Artikel 57. De bevoegde overheid, vermeld in artikel 52, of de door haar gemachtigde ambtenaar onderzoekt het beroep op zijn ontvankelijkheid en volledigheid.
Als niet alle stukken als vermeld in artikel 56, derde lid, bij het beroep zijn gevoegd, kan de bevoegde overheid of de door haar gemachtigde ambtenaar de beroepsindiener per beveiligde zending vragen om binnen een termijn van veertien dagen die ingaat de dag na de verzending van het vervolledigingsverzoek, de ontbrekende gegevens of documenten aan het beroep toe te voegen.
Als de beroepsindiener nalaat de ontbrekende gegevens of documenten binnen de termijn, vermeld in het tweede lid, aan het beroep toe te voegen, wordt het beroep als onvolledig beschouwd.
Beroepsmogelijkheden – regeling van het besluit van de Vlaamse Regering decreet van 25 april 2014 betreffende de omgevingsvergunning
Het beroepschrift bevat op straffe van onontvankelijkheid:
1° de naam, de hoedanigheid en het adres van de beroepsindiener;
2° de identificatie van de bestreden beslissing en van het onroerend goed, de inrichting of exploitatie die het voorwerp uitmaakt van die beslissing;
3° als het beroep wordt ingesteld door een lid van het betrokken publiek:
een omschrijving van de gevolgen die hij ingevolge de bestreden beslissing ondervindt of waarschijnlijk ondervindt;
b) het belang dat hij heeft bij de besluitvorming over de afgifte of bijstelling van een omgevingsvergunning of van vergunningsvoorwaarden;
4° de redenen waarom het beroep wordt ingesteld.
Het beroepsdossier bevat de volgende bewijsstukken:
1° in voorkomend geval, een bewijs van betaling van de dossiertaks;
2° de overtuigingsstukken die de beroepsindiener nodig acht;
3° in voorkomend geval, een inventaris van de overtuigingsstukken, vermeld in punt 2°.
Als de bewijsstukken, vermeld in het tweede lid, ontbreken, kan hieraan verholpen worden overeenkomstig artikel 57, tweede lid, van het decreet van 25 april 2014.
Het beroepsdossier wordt ingediend met een analoge of een digitale zending.
Het bevoegde bestuur kan bij de beroepsindiener, de vergunningsaanvrager of de overheid die in eerste administratieve aanleg bevoegd is, alle beschikbare informatie en documenten opvragen die nuttig zijn voor het dossier.

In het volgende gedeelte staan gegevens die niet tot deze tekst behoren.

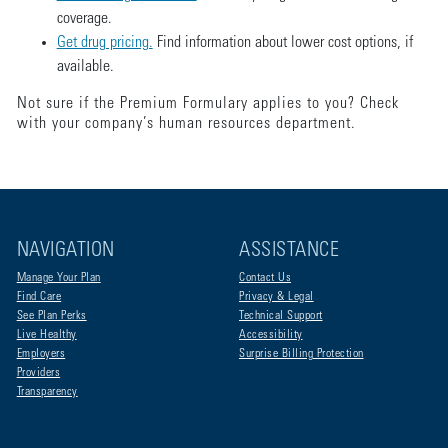
coverage.
Get drug pricing.
Find information about lower cost options, if
available.
Not sure if the Premium Formulary applies to you? Check
with your company’s human resources department.
NAVIGATION
ASSISTANCE
Manage Your Plan
Contact Us
Find Care
Privacy & Legal
See Plan Perks
Technical Support
Live Healthy
Accessibility
Employers
Surprise Billing Protection
Providers
Transparency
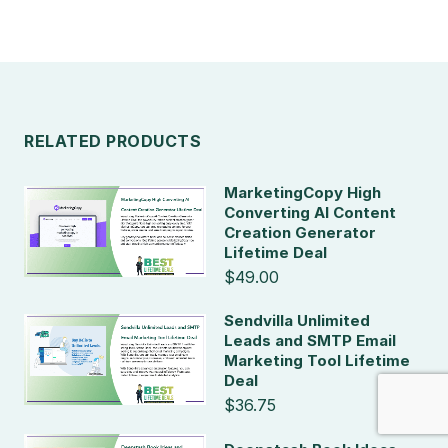
RELATED PRODUCTS
MarketingCopy High
Converting AI Content
Creation Generator
Lifetime Deal
$49.00
Sendvilla Unlimited
Leads and SMTP Email
Marketing Tool Lifetime
Deal
$36.75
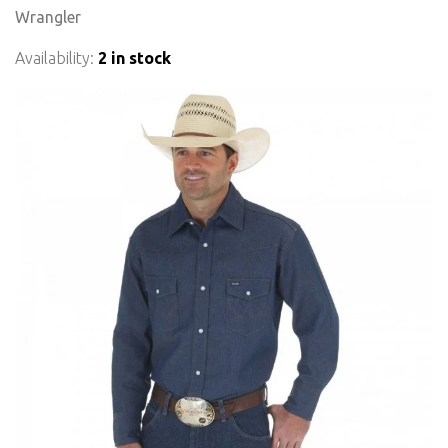
Wrangler
Availability:
2 in stock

De beroepsindiener geeft, op straffe van verval, uitdrukkelijk in zijn beroepschrift aan of hij gehoord wil worden.
Als de vergunningsaanvrager gehoord wil worden, brengt hij het bevoegde bestuur daarvan uitdrukkelijk op de hoogte met een beveiligde zending uiterlijk vijftien dagen nadat hij een afschrift van het beroepschrift als vermeld in artikel 56 van het decreet van 25 april 2014, heeft ontvangen, op voorwaarde dat hij niet de beroepsindiener is.
Mededeling
Deze gegevens kunnen worden opgeslagen in een of meer bestanden. Die bestanden kunnen zich bevinden bij de gemeente, waar u de aanvraag hebt ingediend, bij de provincie, en ook bij de Vlaamse administratie, bevoegd voor de omgevingsvergunning. Ze worden gebruikt voor de behandeling van uw dossier. Ze kunnen ook gebruikt worden voor het opmaken van statistieken en voor wetenschappelijke doeleinden. U hebt het recht om uw gegevens in deze bestanden in te kijken en zo nodig de verbetering ervan aan te vragen.
Het college van burgemeester en schepenen weigert de omgevingsvergunning voor het plaatsen van een hoogspanningscabine voor laadpalen aan POORTAKKER nv (O.N.:0460581437) gelegen te Poortakkerstraat 88-102, 9051 Gent.